Similarity with snow flake, you'd never expect postgres to perform analytical queries at that scale.

I know graph databases and Time series DB have similar performance tradeoffs.

I think the most interesting and challenging area is how to architect a system uses many of these databases and keeps them eventually consistent without some bound.

4 comments

Not affiliated, but for anyone looking to do searches on data stored primarily in Postgres via Elastic, ZomboDB is pretty slick.

ZomboDB is a Postgres extension that enables efficient full-text searching via the use of indexes backed by Elasticsearch. https://github.com/zombodb/zombodb#readme

The author is talking about a different classes of rdbms. I believe his intention was not to compare PostgreSQL to ElasticSearch or ClickHouse which will solve a completely different problem.
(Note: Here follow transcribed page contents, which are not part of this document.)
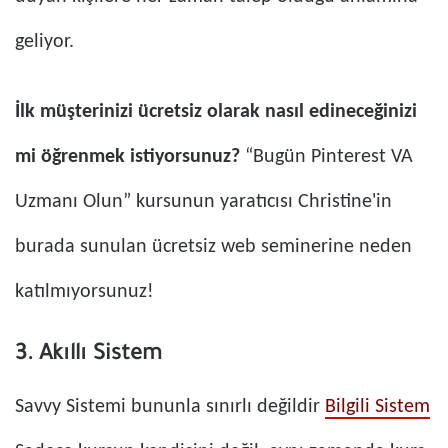
geliyor.
İlk müşterinizi ücretsiz olarak nasıl edineceğinizi
mi öğrenmek istiyorsunuz?
“Bugün Pinterest VA
Uzmanı Olun” kursunun yaratıcısı Christine'in
burada sunulan ücretsiz web seminerine neden
katılmıyorsunuz!
3. Akıllı Sistem
Savvy Sistemi bununla sınırlı değildir
Bilgili Sistem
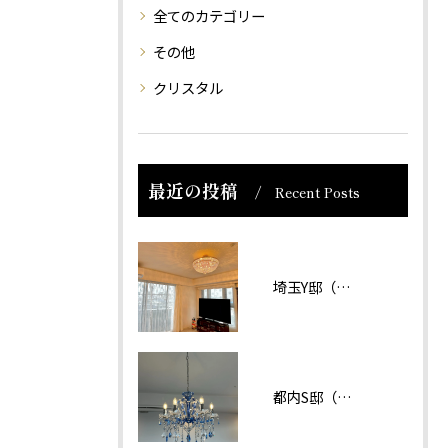
全てのカテゴリー
その他
クリスタル
最近の投稿
Recent Posts
埼玉Y邸（マンション）
都内S邸（マンション）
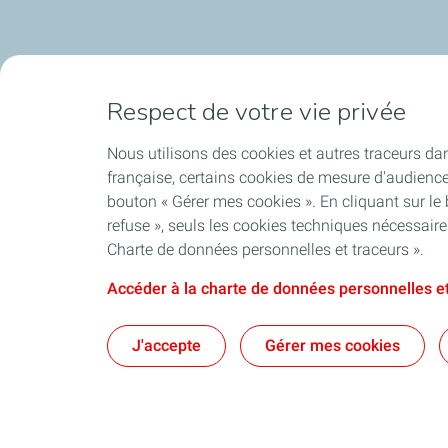
Respect de votre vie privée
Nous utilisons des cookies et autres traceurs dan
française, certains cookies de mesure d'audienc
bouton « Gérer mes cookies ». En cliquant sur le
refuse », seuls les cookies techniques nécessair
Charte de données personnelles et traceurs ».
Accéder à la charte de données personnelles et
J'accepte
Gérer mes cookies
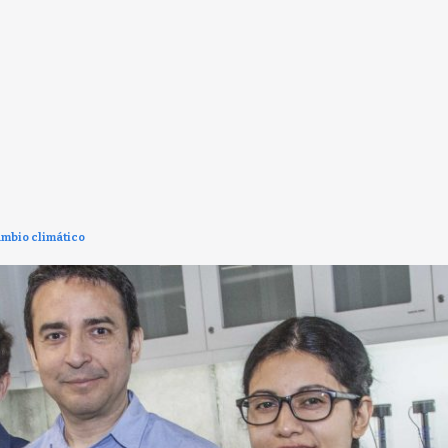
ambio climático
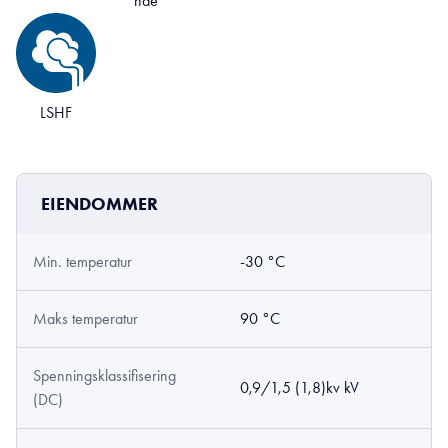
nde
LSHF
EIENDOMMER
Min. temperatur
-30 °C
Maks temperatur
90 °C
Spenningsklassifisering
0,9/1,5 (1,8)kv kV
(DC)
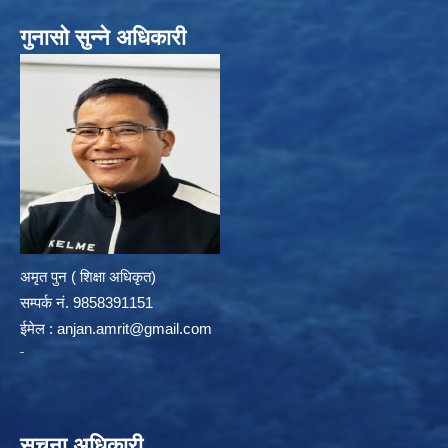
गुनासो सुन्ने अधिकारी
अमृत पुन ( शिक्षा अधिकृत)
सम्पर्क न‌ं. 9858391151
ईमेल :
anjan.amrit@gmail.com
सूचना अधिकारी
But for small to medium datasets his advice to just stick to PostgreSQL is good: Start with an easy solution which will give you anything you need (by simply installing a plugin). If you need more specialized software THEN use it, but don't start with an overcomplicated stack because ElasticSearch and ClickHouse may be the state-of-the-art open source solution to a specific problem.

Have you tried GIN trigram(https://www.postgresql.org/docs/14/pgtrgm.html CREATE INDEX trgm_idx ON test_trgm USING GIN (t gin_trgm_ops);) and GIN fulltext search indexes(CREATE INDEX textsearch_idx ON pgweb USING GIN (textsearchable_index_col);) ? As far as I know after applying those indexes on full text search columns you can search as fast as in Elastic because those indexes are built same way as in Elastic.
How large are your text areas? What types of indexes are you using?